Este atraso no progresso das pesquisas foi criticado por três dos mais proeminentes cientistas estudiosos do ebola: Nathan Yozwiak, Stephen Schaffner e Pardis Sabeti. Eles publicaram um apelo ao compartilhamento de dados na revista científica Nature, entitulado “Torne as pesquisas sobre o surto em código aberto”.

Dividir dados é um tema espinhoso entre cientistas. Na acirrada competição para emplacar artigos nas maiores publicações científicas - a moeda central nos círculos acadêmicos - pesquisadores tradicionalmente mantém dados sob sigilo para não por em risco a exclusividade das suas descobertas e, por consequência, a aceitação dos artigos.

Por outro lado, em pandemias como ebola e influenza, especialistas em segurança temem que publicizar informações genômicas permitiria a cientistas inescrupulosos ou regimes nefastos ficar nos ombros dos pesquisadores e usar as informações abertas para criar patogenias letais que poderiam matar milhões.
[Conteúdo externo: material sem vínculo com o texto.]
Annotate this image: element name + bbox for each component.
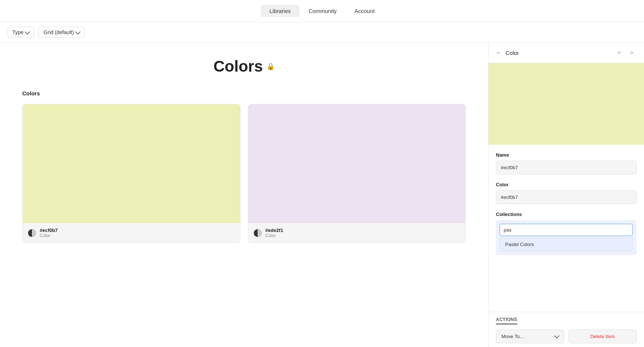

Uma década atrás, quando sequenciar o genoma era incrivelmente caro, tedioso e difícil, alguns dos argumentos para manter os dados fechados faziam sentido. Isso criou uma proteção eficiente contra estados e organizações desonestos. Mas hoje, o custo de sequenciamento de DNA e dos experimentos de biologia sintética caíram tanto que qualquer um pode fazer; os caras maus também têm pesquisas para desenvolver o bioterrorismo.

A boa notícia é que há mais gente no mundo disposta a fazer o bem. Precisamos unir os milhares de cientistas que pretendem usar a tecnologia para melhorar o mundo e resolver problemas críticos. A melhor maneira é criar comunidades e adotar o compartilhamento coletivo de pesquisas críticas.